*Exercise description*
For each entry below, please return its exact wording and leave out any picture.

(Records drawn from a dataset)
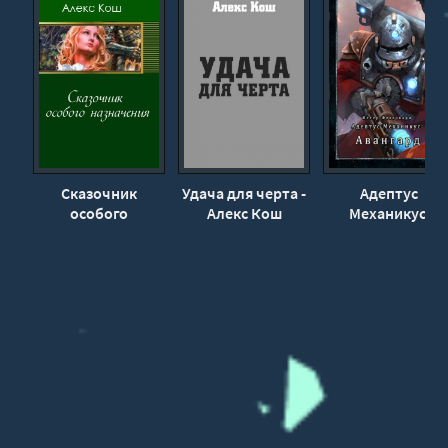
Сказочник
Удача для черта -
Адептус
особого
Алекс Кош
Механикус:
назначения -
Авангард - Пете
Алекс Кош
Фехервари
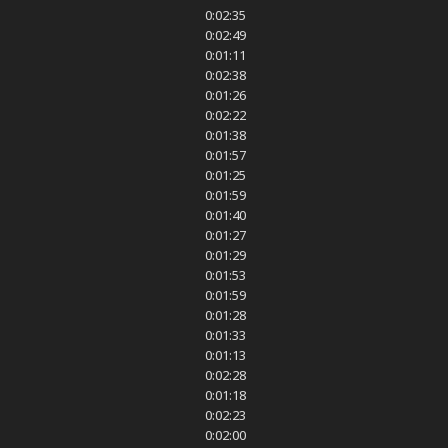
0:02:35
0:02:49
0:01:11
0:02:38
0:01:26
0:02:22
0:01:38
0:01:57
0:01:25
0:01:59
0:01:40
0:01:27
0:01:29
0:01:53
0:01:59
0:01:28
0:01:33
0:01:13
0:02:28
0:01:18
0:02:23
0:02:00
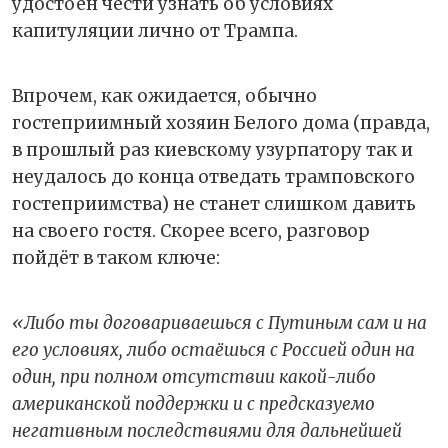
удостоен чести узнать об условиях
капитуляции лично от Трампа.
Впрочем, как ожидается, обычно
гостеприимный хозяин Белого дома (правда,
в прошлый раз киевскому узурпатору так и
неудалось до конца отведать трамповского
гостеприимства) не станет слишком давить
на своего гостя. Скорее всего, разговор
пойдёт в таком ключе:
«Либо ты договариваешься с Путиным сам и на
его условиях, либо остаёшься с Россией один на
один, при полном отсутствии какой-либо
американской поддержки и с предсказуемо
негативным последствиями для дальнейшей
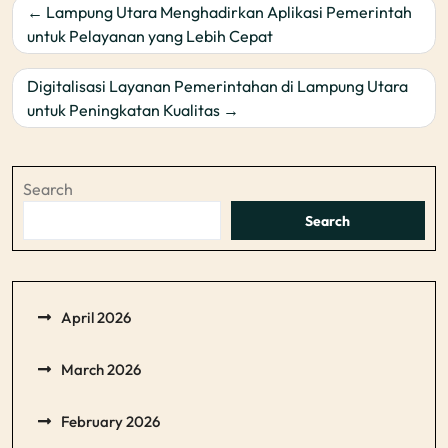
Post
Lampung Utara Menghadirkan Aplikasi Pemerintah
navigation
untuk Pelayanan yang Lebih Cepat
Digitalisasi Layanan Pemerintahan di Lampung Utara
untuk Peningkatan Kualitas
Search
Search
April 2026
March 2026
February 2026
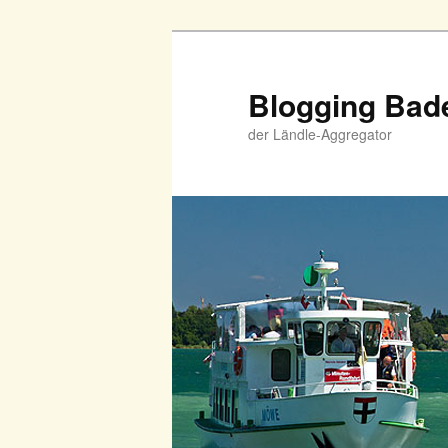
Zum
Zum
primären
sekundären
Inhalt
Inhalt
Blogging Bad
springen
springen
der Ländle-Aggregator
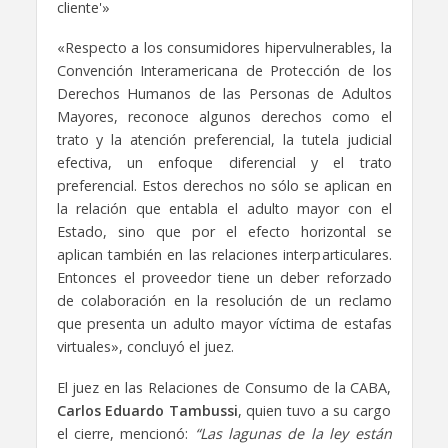
cliente'»
«Respecto a los consumidores hipervulnerables, la
Convención Interamericana de Protección de los
Derechos Humanos de las Personas de Adultos
Mayores, reconoce algunos derechos como el
trato y la atención preferencial, la tutela judicial
efectiva, un enfoque diferencial y el trato
preferencial. Estos derechos no sólo se aplican en
la relación que entabla el adulto mayor con el
Estado, sino que por el efecto horizontal se
aplican también en las relaciones interparticulares.
Entonces el proveedor tiene un deber reforzado
de colaboración en la resolución de un reclamo
que presenta un adulto mayor víctima de estafas
virtuales», concluyó el juez.
El juez en las Relaciones de Consumo de la CABA,
Carlos Eduardo Tambussi
, quien tuvo a su cargo
el cierre, mencionó:
“Las lagunas de la ley están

*Written solution*
Сказочник
Удача для черта -
Адептус
особого
Алекс Кош
Механикус:
назначения -
Авангард - Пете
Алекс Кош
Фехервари
0:02:35
0:02:49
0:01:11
0:02:38
0:01:26
0:02:22
0:01:38
0:01:57
0:01:25
0:01:59
0:01:40
0:01:27
0:01:29
0:01:53
0:01:59
0:01:28
0:01:33
0:01:13
0:02:28
0:01:18
0:02:23
0:02:00
удостоен чести узнать об условиях
капитуляции лично от Трампа.
Впрочем, как ожидается, обычно
гостеприимный хозяин Белого дома (правда,
в прошлый раз киевскому узурпатору так и
неудалось до конца отведать трамповского
гостеприимства) не станет слишком давить
на своего гостя. Скорее всего, разговор
пойдёт в таком ключе:
«Либо ты договариваешься с Путиным сам и на
его условиях, либо остаёшься с Россией один на
один, при полном отсутствии какой-либо
американской поддержки и с предсказуемо
негативным последствиями для дальнейшей
Post
Lampung Utara Menghadirkan Aplikasi Pemerintah
navigation
untuk Pelayanan yang Lebih Cepat
Digitalisasi Layanan Pemerintahan di Lampung Utara
untuk Peningkatan Kualitas
Search
Search
April 2026
March 2026
February 2026
Zum
Zum
primären
sekundären
Inhalt
Inhalt
Blogging Bad
springen
springen
der Ländle-Aggregator
cliente'»
«Respecto a los consumidores hipervulnerables, la
Convención Interamericana de Protección de los
Derechos Humanos de las Personas de Adultos
Mayores, reconoce algunos derechos como el
trato y la atención preferencial, la tutela judicial
efectiva, un enfoque diferencial y el trato
preferencial. Estos derechos no sólo se aplican en
la relación que entabla el adulto mayor con el
Estado, sino que por el efecto horizontal se
aplican también en las relaciones interparticulares.
Entonces el proveedor tiene un deber reforzado
de colaboración en la resolución de un reclamo
que presenta un adulto mayor víctima de estafas
virtuales», concluyó el juez.
El juez en las Relaciones de Consumo de la CABA,
Carlos Eduardo Tambussi
, quien tuvo a su cargo
el cierre, mencionó:
“Las lagunas de la ley están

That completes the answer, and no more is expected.